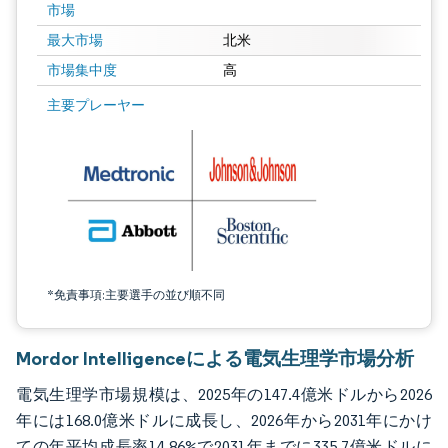
市場
最大市場
北米
市場集中度
高
画像 © Mordor Intelligence。再利用にはCC BY 4.0の表示が必要です。
主要プレーヤー
*免責事項:主要選手の並び順不同
Mordor Intelligenceによる電気生理学市場分析
電気生理学市場規模は、2025年の147.4億米ドルから2026
年には168.0億米ドルに成長し、2026年から2031年にかけ
ての年平均成長率14.86%で2031年までに335.7億米ドルに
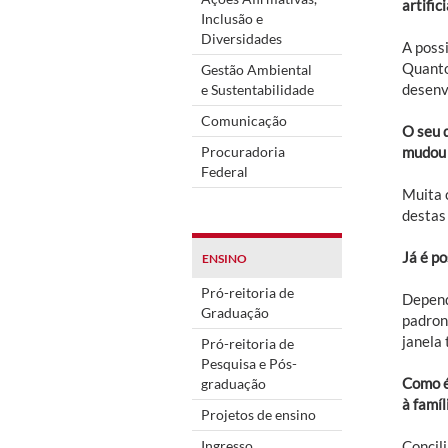
artifici
Inclusão e
Diversidades
A poss
Quanto
Gestão Ambiental
desenv
e Sustentabilidade
Comunicação
O seu 
Procuradoria
mudou 
Federal
Muita c
destas
Já é p
ENSINO
Pró-reitoria de
Depende
Graduação
padron
janela 
Pró-reitoria de
Pesquisa e Pós-
Como é
graduação
à famí
Projetos de ensino
Ingresso
Concil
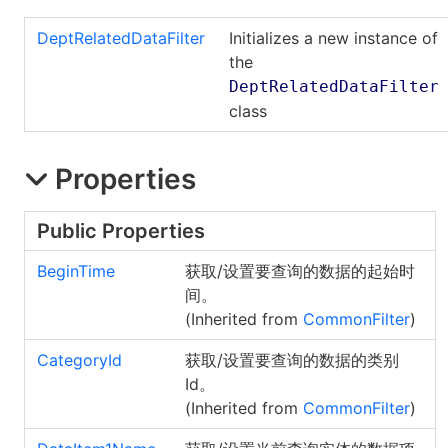
DeptRelatedDataFilter
Initializes a new instance of
the
DeptRelatedDataFilter
class
Properties
Public Properties
BeginTime
获取/设置要查询的数据的起始时
间。
(Inherited from
CommonFilter
)
CategoryId
获取/设置要查询的数据的类别
Id。
(Inherited from
CommonFilter
)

———

▶ Work required:
From the material above, set down each entry exactly, but exclude the pictures.

▶ Answer to the exercise:
市場
最大市場
北米
市場集中度
高
画像 © Mordor Intelligence。再利用にはCC BY 4.0の表示が必要です。
主要プレーヤー
*免責事項:主要選手の並び順不同
Mordor Intelligenceによる電気生理学市場分析
電気生理学市場規模は、2025年の147.4億米ドルから2026
年には168.0億米ドルに成長し、2026年から2031年にかけ
ての年平均成長率14.86%で2031年までに335.7億米ドルに
artifici
Inclusão e
Diversidades
A poss
Quanto
Gestão Ambiental
desenv
e Sustentabilidade
Comunicação
O seu 
Procuradoria
mudou 
Federal
Muita c
destas
Já é p
ENSINO
Pró-reitoria de
Depende
Graduação
padron
janela 
Pró-reitoria de
Pesquisa e Pós-
Como é
graduação
à famí
Projetos de ensino
Ingresso
Concil
DeptRelatedDataFilter
Initializes a new instance of
the
DeptRelatedDataFilter
class
Properties
Public Properties
BeginTime
获取/设置要查询的数据的起始时
间。
(Inherited from
CommonFilter
)
CategoryId
获取/设置要查询的数据的类别
Id。
(Inherited from
CommonFilter
)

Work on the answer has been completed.